### Exercise directions
For the listing below, return the line containing "areil urinaire", the line containing "ie est une poche", and all lines in between, exactly as written and nothing else.

### Recorded data
########################################

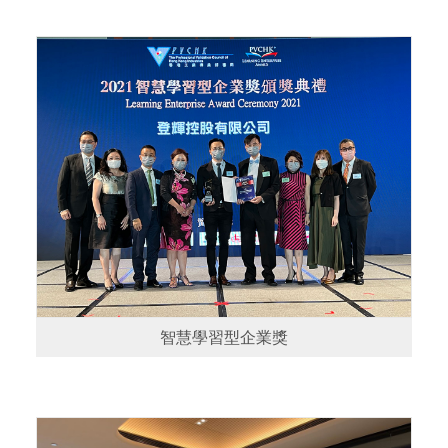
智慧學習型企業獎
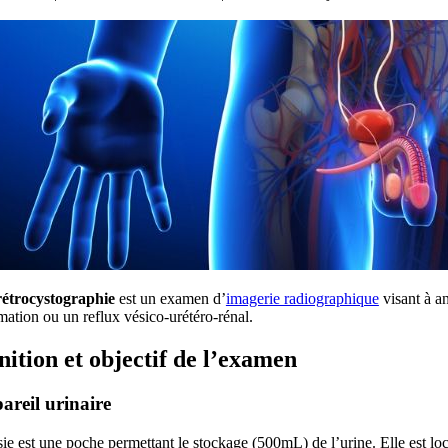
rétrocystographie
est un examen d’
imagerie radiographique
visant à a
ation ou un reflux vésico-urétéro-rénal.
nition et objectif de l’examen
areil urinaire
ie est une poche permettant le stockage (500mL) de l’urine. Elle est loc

########################################

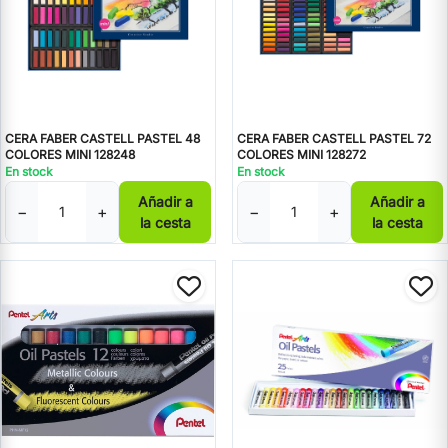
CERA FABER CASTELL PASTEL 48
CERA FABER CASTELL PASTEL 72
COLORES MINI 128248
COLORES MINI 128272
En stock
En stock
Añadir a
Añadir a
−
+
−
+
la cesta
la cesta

########################################

### Response to this exercise
areil urinaire
ie est une poche permettant le stockage (500mL) de l’urine. Elle est loc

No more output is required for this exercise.